The flask was shaken manually for 1 min and then transferred to a 1 litre capacity cylinder (432 mm height) to settle for 1 day. The supernatant was collected from the mid-depth of cylinder and the residual arsenic was measured. The removal of AS (III) was determined from the difference between AS (III) added and the measured residual.

Results of this test showed that as Fe removal becomes less sensitive to initial AS (III) between 1.6-2.8, AS/Fe ratio in the range of 0.4-0.7 and 0.15 removal density. However, further increase of AS/Fe ratio lead to higher removals. In this type of test, the removal depends on a series of mechanisms (interaction between Fe and AS influenced by molecular diffusion, floe formation by shaking and solid liquid separation by sedimentation.
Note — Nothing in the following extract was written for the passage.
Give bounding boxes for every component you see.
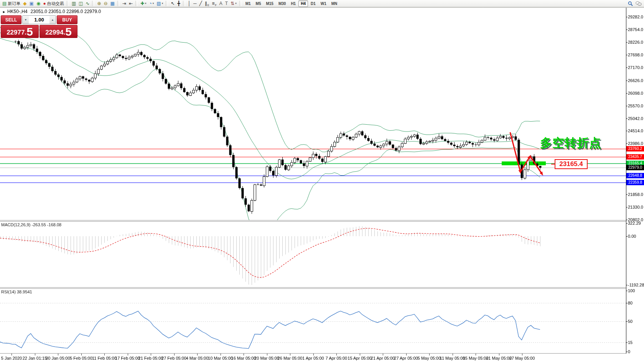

Figures 3 and 4 shows combination of processes for arsenic removal in comparison of absorption data from Pierce and Moore [7] study with similar conditions.

environmental-sciences-arsenic-removal

Figure 3: A comparison of arsenic removal density as a function of residual arsenic concentration by adsorption coprecipitation and sedimentation with PCl3 at pH 7.5 and adsorption onto performed Fe(OH)3 at pH 7.0 for initial AS(III) concentration of 0.05-1.0 mg/l and contact time 24 h.

Figure 3 showed remarkable similarity between removal and absorption in the domain AS (mg)/Fe (g) < 60. Higher level of removal (about 130 mg AS (III)/g Fe) are achieved by the co precipitation sedimentation techniques.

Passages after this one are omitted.